Claude Opus 4.5 Launch: Anthropic’s new flagship model sets benchmark to outperform ChatGPT, Gemini

Anthropic has introduced Claude Opus 4.5, its most advanced AI model yet, outperforming rivals in coding, safety, and agentic tasks, marking a major leap in the global AI model race.

Nov 26, 2025 - 04:00

Claude Opus 4.5 Launch: Anthropic’s new flagship model sets benchmark to outperform ChatGPT, Gemini

In what appears to be a direct shot across the bow in the generative AI model arms race, Anthropic has released Claude Opus 4.5, the company’s new flagship offering. Anthropic is touting the model as superior to the current leaders in terms of overall performance and safety, specifically ChatGPT (OpenAI) and Gemini 3 Pro (Google DeepMind).

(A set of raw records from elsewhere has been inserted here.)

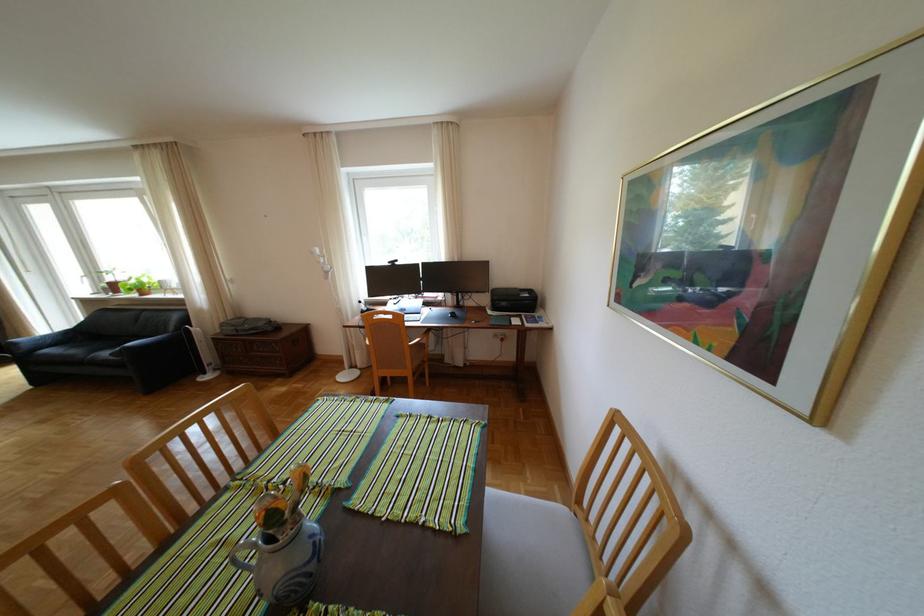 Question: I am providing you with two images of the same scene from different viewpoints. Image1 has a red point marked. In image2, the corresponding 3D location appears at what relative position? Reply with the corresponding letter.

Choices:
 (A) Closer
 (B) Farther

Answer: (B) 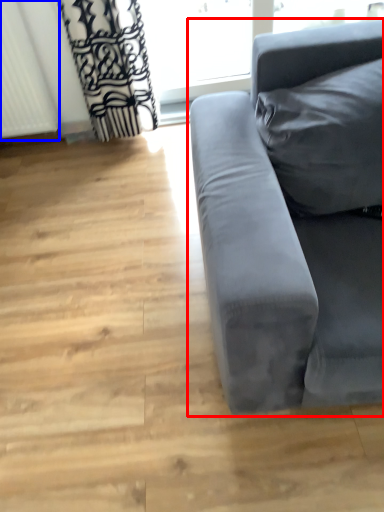 Question: Which of the following is the closest to the observer, studio couch (highlighted by a red box) or radiator (highlighted by a blue box)?

Choices:
 (A) studio couch
 (B) radiator

Answer: (A) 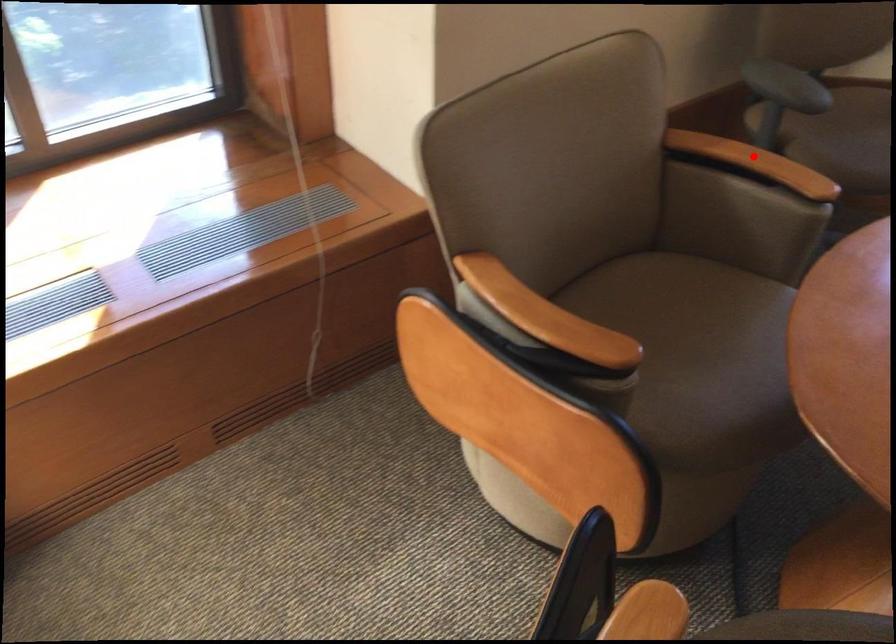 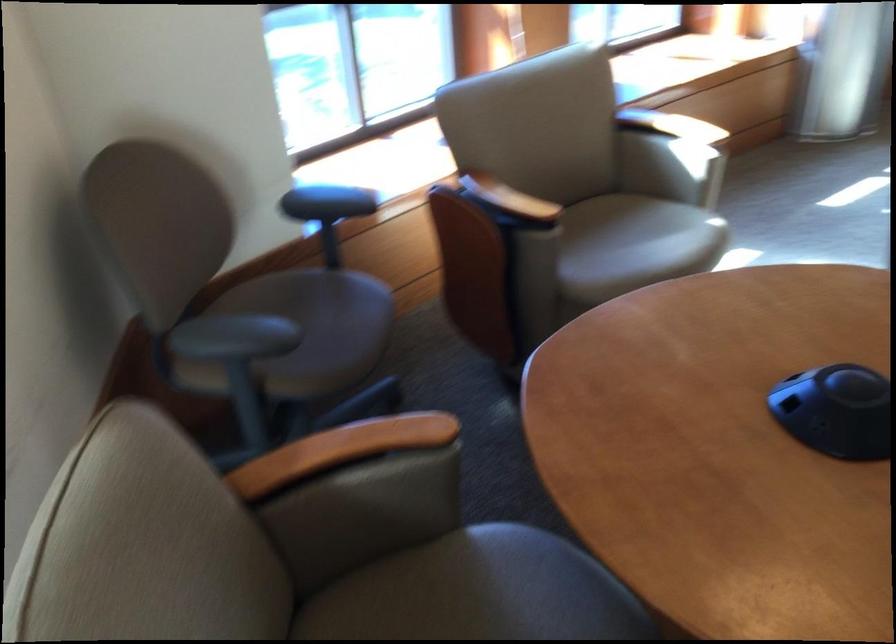 Question: A red point is marked in image1. In image2, is the corresponding 3D point closer to the camera or farther? Reply with the corresponding letter.

Choices:
 (A) The corresponding 3D point is closer.
 (B) The corresponding 3D point is farther.

Answer: (A) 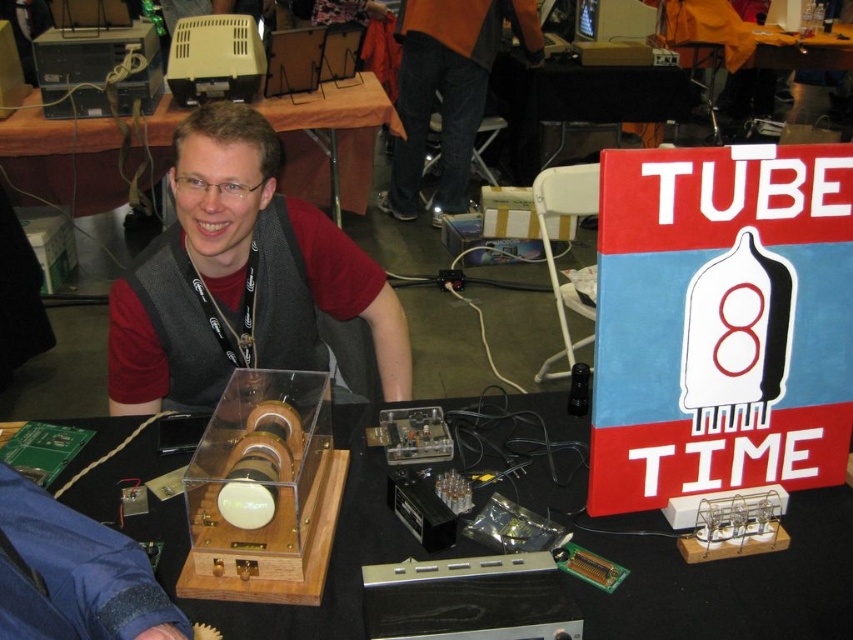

Anthropic claims Opus 4.5 is “the world’s best AI model for coding, agents and computer-use tasks”

Performance on a real-world software engineering benchmark SWE-bench was key to this assertion: Claude Opus 4.5 had an 80.9 % score, the first model to cross the 80 % threshold. By contrast, Gemini 3 Pro scored 76.2 %, and OpenAI’s GPT‑5.1 Codex Max had 77.9 %.

Anthropic also notes that the model out-performed human candidates taking a two-hour engineering exercise under time pressure.

Beyond performance on raw coding tasks, Opus 4.5 also has what’s known as “agentic capabilities.” An example of a benchmark scenario forces a model to act like an airline-service agent in a multi-turn conversation: when a basic-economy ticket modification is not allowed, the model instead finds a clever workaround: it upgrades the cabin first, then modifies the flights, thereby getting the same result while staying within policy.

This demonstrates the model is not only solving tasks but understanding constraints, planning, and considering real-world implications.

On the question of safety and alignment, Anthropic says that Opus 4.5 is their “most robustly aligned model” to date. The company also claims improved resilience to prompt-injection attacks (misleading instructions inserted into user prompts to trick the model into doing harmful things). Anthropic claims that Opus 4.5 is harder to trick than any other frontier model.

Users and developers can access Claude Opus 4.5 through the Claude app on Android and iOS, as well as the Claude website. It is also being rolled out to developers – suggesting Anthropic is targeting both consumer and enterprise-scale use.

What this means: The launch highlights how the AI model race is beginning to bifurcate into very specific, highly specialised domains and use cases beyond just general-purpose chatbots: in this case, software engineering and agentic problem solving. The ability to outperform human engineers on timed benchmarks is a big deal for industry roles and potential to reshape productivity tools and developer workflows. It also raises questions about how quickly model performance is improving and what “best” even means at this point.

If you work in the space of AI development, software engineering or tech leadership, Claude Opus 4.5 is now a model you should be watching – and testing.